Do ponto de vista registral, a ausência do traslado da certidão de nascimento do optante não obsta o registro de sua opção pela nacionalidade brasileira . No entanto, se a mesma estiver transcrita na mesma Unidade de Registro Civil , a opção será anotada à sua margem e , se o Oficial tiver conhecimento de que a transcrição foi efetuada em outra Unidade procederá a comunicação para a devida anotação (Lei 6.015/73, artigo 106 e seguintes).

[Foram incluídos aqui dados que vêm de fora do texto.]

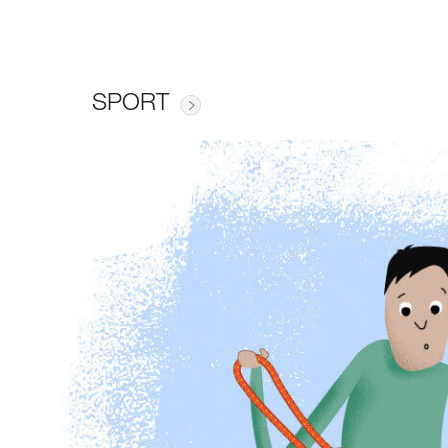
SPORT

No quadro abaixo, observamos as condições estabelecidas para a obtenção da condição de brasileiro nato aos filhos nascidos no estrangeiro , de brasileiro ou brasileira desde a época do Império, quando foi promulgada a nossa primeira Constituição, lembrando que, com a Emenda Constitucional nº 54 de 20/09/2007, todos os registrados em repartição brasileira, independente da época, são brasileiros natos, independente de qualquer condição.
Promulgação da Constituição | Período de vigência | Condições |
---|---|---|
23/03/1824 | 23/03/1824 a 23/02/1891 | Filho de pai brasileiro ou ilegítimo(fora do casamento) de mãe brasileira e estabelecer domicílio no Império |
24/02/1891 | 24/02/1891 a 15/07/1934 | Filho de pai brasileiro ou ilegítimo de mãe brasileira e estabelecer domicílio na República |
16/04/1934 | 16/07/1934 a 09/11/1937 | Filho de pai ou mãe brasileira e optar pela nacionalidade após maioridade |
10/11/1937 | 10/11/1937 a 17/09/1946 | Filho de pai ou mãe brasileira e optar pela nacionalidade após maioridade |
18/09/1946 | 18/09/1946 a 23/01/1967 | Filho de pai ou mãe brasileira; vier a residir no Brasil ; optar pela nacionalidade dentro de 4 anos após a maioridade |
24/01/1967 | 24/01/1967 a 04/10/1988 | Filho de pai ou mãe brasileira e registrado em repartição brasileira é brasileiro nato e se registrado em repartição estrangeira, vir a residir no Brasil antes da maioridade e optar no prazo de 4 anos após maioridade |
05/10/1988 | 05/10/1988 a 06/06/1994 | Filho de pai ou mãe brasileira e registrado em repartição brasileira é brasileiro nato e se registrado em repartição estrangeira , vir a residir no Brasil antes da maioridade e optar a qualquer tempo pela nacionalidade |
De 05/10/1988 (EC nº03) | 07/06/1994 a 19/09/2007 | Filho de pai ou mãe brasileiro, residir no Brasil e optar a qualquer tempo pela nacionalidade |
De 05/10/1988 (EC 54) | a partir de 20/09/2007 | Filho de pai ou mãe brasileira e registrado em repartição brasileira é brasileiro nato e se registrado em repartição estrangeira, vir a residir no Brasil e optar pela nacionalidade brasileira a qualquer tempo. |
Encerramos lembrando que a Declaração Universal dos Direitos dos Homens proclama no artigo XV que: “todo homem tem direito a uma nacionalidade” e complementa o princípio no parágrafo seguinte: “Ninguém será arbitrariamente privado de sua nacionalidade, nem do direito de mudar de nacionalidade”.
Fátima Cristina Ranaldo Caldeira é Oficiala do Registro Civil das Pessoas Naturais e de Interdições e Tutelas da Sede da Comarca de Americana- Estado de São Paulo.
Observação: O texto original deste artigo foi alterado em virtude da EC nº54/2007.